[Opening Dataset section]
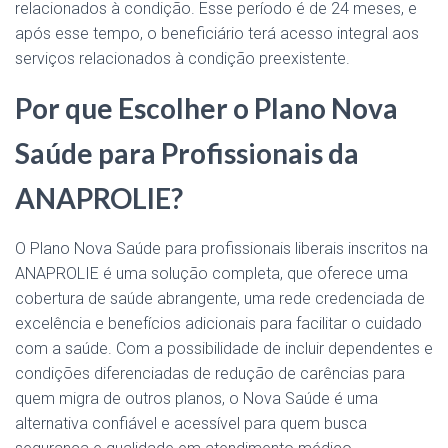
relacionados à condição. Esse período é de 24 meses, e
após esse tempo, o beneficiário terá acesso integral aos
serviços relacionados à condição preexistente.
Por que Escolher o Plano Nova
Saúde para Profissionais da
ANAPROLIE?
O Plano Nova Saúde para profissionais liberais inscritos na
ANAPROLIE é uma solução completa, que oferece uma
cobertura de saúde abrangente, uma rede credenciada de
excelência e benefícios adicionais para facilitar o cuidado
com a saúde. Com a possibilidade de incluir dependentes e
condições diferenciadas de redução de carências para
quem migra de outros planos, o Nova Saúde é uma
alternativa confiável e acessível para quem busca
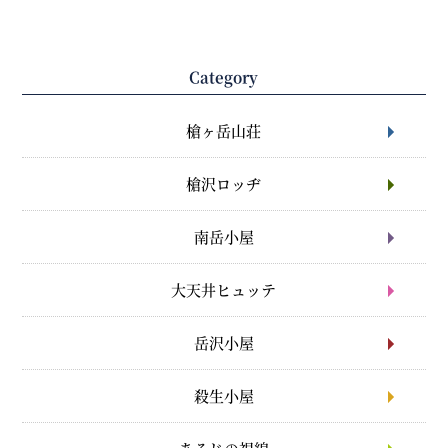
Category
槍ヶ岳山荘
槍沢ロッヂ
南岳小屋
大天井ヒュッテ
岳沢小屋
殺生小屋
[Closing Dataset section]
Problem description - With the pictures set aside, please write out all of the records above exactly.

Problem solution -
relacionados à condição. Esse período é de 24 meses, e
após esse tempo, o beneficiário terá acesso integral aos
serviços relacionados à condição preexistente.
Por que Escolher o Plano Nova
Saúde para Profissionais da
ANAPROLIE?
O Plano Nova Saúde para profissionais liberais inscritos na
ANAPROLIE é uma solução completa, que oferece uma
cobertura de saúde abrangente, uma rede credenciada de
excelência e benefícios adicionais para facilitar o cuidado
com a saúde. Com a possibilidade de incluir dependentes e
condições diferenciadas de redução de carências para
quem migra de outros planos, o Nova Saúde é uma
alternativa confiável e acessível para quem busca
Category
槍ヶ岳山荘
槍沢ロッヂ
南岳小屋
大天井ヒュッテ
岳沢小屋
殺生小屋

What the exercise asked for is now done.